Five-time Olympic Medalist and arguably the world’s best diver, Greg Louganis, returns to the Red Bull Cliff Diving World Series as the top official for the 11th edition of the annual championship. The event will kick off on April 12th on Miniloc Island in El Nido, Palawan and will travel to various location around the world as divers compete to become the Cliff Diving World Series Champion.
Louganis returns to the event as the tournament’s sports director for the 3rd year in a row. He was first named as the sports director in 2017 to officiate the event. He originally joined the tournament as a judge and was promoted to the director after his friend, fellow competitor and the tournament’s original director Niki Stajkovic passed away.
Part of Louganis’ duties as director including overseeing the athletic and logistic aspects of the competition, including ensuring all safety measures are met and the standards of competition and rules are implemented consistently across all competitors and locations.
Louganis’ is most well-known for his successful diving career. Having competed in the 1976 Summer Olympics in Montreal where he took silver.
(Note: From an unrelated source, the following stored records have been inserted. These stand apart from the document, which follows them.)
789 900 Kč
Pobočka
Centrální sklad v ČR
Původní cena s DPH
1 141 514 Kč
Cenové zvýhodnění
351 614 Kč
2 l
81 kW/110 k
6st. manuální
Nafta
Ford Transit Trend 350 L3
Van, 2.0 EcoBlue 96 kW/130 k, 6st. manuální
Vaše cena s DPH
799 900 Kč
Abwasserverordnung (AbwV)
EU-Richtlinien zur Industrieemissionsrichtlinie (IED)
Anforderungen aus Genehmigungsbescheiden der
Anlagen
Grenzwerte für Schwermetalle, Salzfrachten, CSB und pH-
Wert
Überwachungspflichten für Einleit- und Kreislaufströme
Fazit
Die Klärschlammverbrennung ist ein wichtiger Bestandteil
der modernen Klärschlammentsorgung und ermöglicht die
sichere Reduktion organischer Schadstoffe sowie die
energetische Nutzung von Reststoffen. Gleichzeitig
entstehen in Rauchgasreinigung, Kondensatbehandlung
He was forced to skip the 1980 Summer Olympics in Moscow due to the US boycott but returned for the 1984 and 1988 Summer Olympics where he became the first and only diver to win 2 consecutive gold medals in diving at a single Olympics and then consecutively at two Olympics. Louganis lives with HIV/AIDS and was diagnosed just prior to the 1988 Olympics but did not reveal his status nor his sexual orientation until the mid 1990s where he was subsequently shunned from the diving community. However, Louganis’ has been making a return to diving serving as a mentor for the 2012 US Olympic Team and the release of his documentary “Back on Board: Greg Louganis” which chronicles his story since coming out.
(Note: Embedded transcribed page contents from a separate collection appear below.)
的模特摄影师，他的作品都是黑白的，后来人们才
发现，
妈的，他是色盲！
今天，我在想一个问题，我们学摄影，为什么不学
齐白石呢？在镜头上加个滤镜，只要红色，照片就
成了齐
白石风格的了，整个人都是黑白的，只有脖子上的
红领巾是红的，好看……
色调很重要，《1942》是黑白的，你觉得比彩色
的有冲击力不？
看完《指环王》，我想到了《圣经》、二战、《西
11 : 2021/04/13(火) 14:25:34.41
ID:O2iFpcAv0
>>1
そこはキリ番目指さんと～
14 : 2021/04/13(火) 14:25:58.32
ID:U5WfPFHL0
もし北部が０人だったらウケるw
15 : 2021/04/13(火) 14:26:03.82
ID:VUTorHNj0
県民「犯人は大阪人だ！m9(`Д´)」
The Red Bull Cliff Diving World Series originally started in 2009 and is part of the rise of extreme sports events that have become popular over the past decade. Divers jump from platforms between 26-28 meters high and are scored for the technical and artistic components to their dive based on a points system; similar to how competitive diving is scored. Various events are held around the world throughout the series and the World Series Champion is determined by the diver that has accumulated the most points by the end of the season.